Would you mind restating all of the records word for word, skipping the pictures?

(Information shown begins)

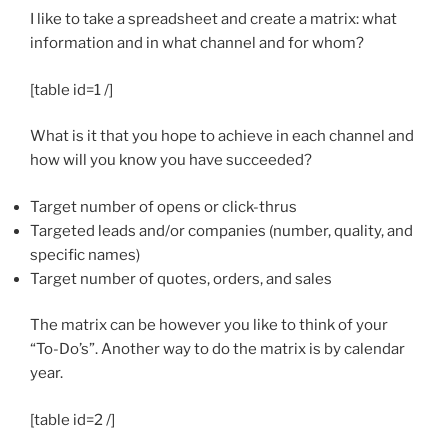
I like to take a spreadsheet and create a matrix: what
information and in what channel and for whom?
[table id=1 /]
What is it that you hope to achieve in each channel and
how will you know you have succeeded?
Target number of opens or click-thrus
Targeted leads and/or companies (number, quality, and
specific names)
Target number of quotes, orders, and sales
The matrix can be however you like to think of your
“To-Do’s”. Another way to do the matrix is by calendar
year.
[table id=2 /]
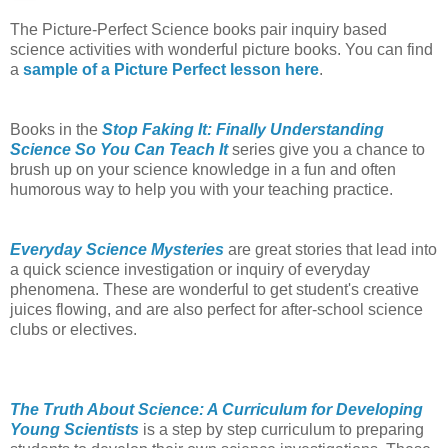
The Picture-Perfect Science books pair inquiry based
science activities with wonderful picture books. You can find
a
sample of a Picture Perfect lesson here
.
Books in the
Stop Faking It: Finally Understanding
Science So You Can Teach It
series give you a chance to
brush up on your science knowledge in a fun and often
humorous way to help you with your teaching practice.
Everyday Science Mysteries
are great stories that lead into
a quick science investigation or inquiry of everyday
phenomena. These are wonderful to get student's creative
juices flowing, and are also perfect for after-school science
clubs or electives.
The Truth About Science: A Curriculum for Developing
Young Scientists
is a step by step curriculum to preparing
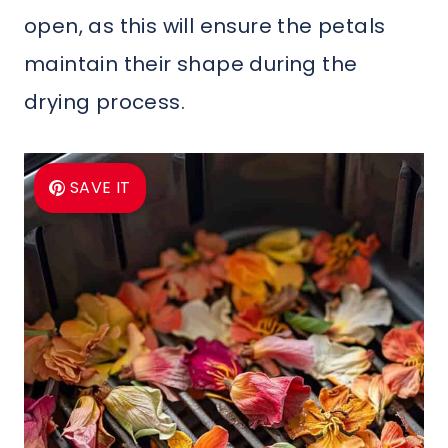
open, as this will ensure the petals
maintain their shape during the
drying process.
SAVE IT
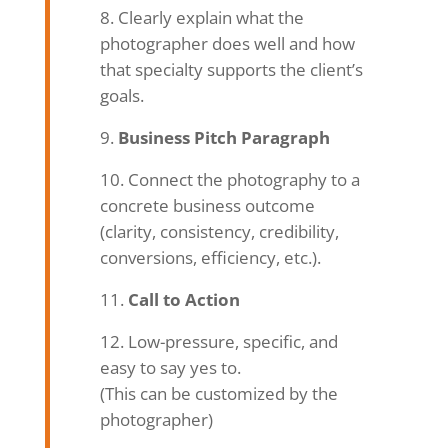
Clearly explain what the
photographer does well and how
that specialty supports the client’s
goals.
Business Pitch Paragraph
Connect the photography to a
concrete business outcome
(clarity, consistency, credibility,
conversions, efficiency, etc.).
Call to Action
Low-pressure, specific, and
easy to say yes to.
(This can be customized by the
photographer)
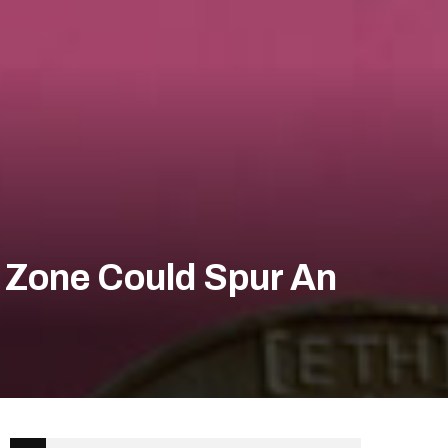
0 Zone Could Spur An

(Information shown ends)

Task answer:
I like to take a spreadsheet and create a matrix: what
information and in what channel and for whom?
[table id=1 /]
What is it that you hope to achieve in each channel and
how will you know you have succeeded?
Target number of opens or click-thrus
Targeted leads and/or companies (number, quality, and
specific names)
Target number of quotes, orders, and sales
The matrix can be however you like to think of your
“To-Do’s”. Another way to do the matrix is by calendar
year.
[table id=2 /]
The Picture-Perfect Science books pair inquiry based
science activities with wonderful picture books. You can find
a
sample of a Picture Perfect lesson here
.
Books in the
Stop Faking It: Finally Understanding
Science So You Can Teach It
series give you a chance to
brush up on your science knowledge in a fun and often
humorous way to help you with your teaching practice.
Everyday Science Mysteries
are great stories that lead into
a quick science investigation or inquiry of everyday
phenomena. These are wonderful to get student's creative
juices flowing, and are also perfect for after-school science
clubs or electives.
The Truth About Science: A Curriculum for Developing
Young Scientists
is a step by step curriculum to preparing
open, as this will ensure the petals
maintain their shape during the
drying process.
SAVE IT
Clearly explain what the
photographer does well and how
that specialty supports the client’s
goals.
Business Pitch Paragraph
Connect the photography to a
concrete business outcome
(clarity, consistency, credibility,
conversions, efficiency, etc.).
Call to Action
Low-pressure, specific, and
easy to say yes to.
(This can be customized by the
photographer)
0 Zone Could Spur An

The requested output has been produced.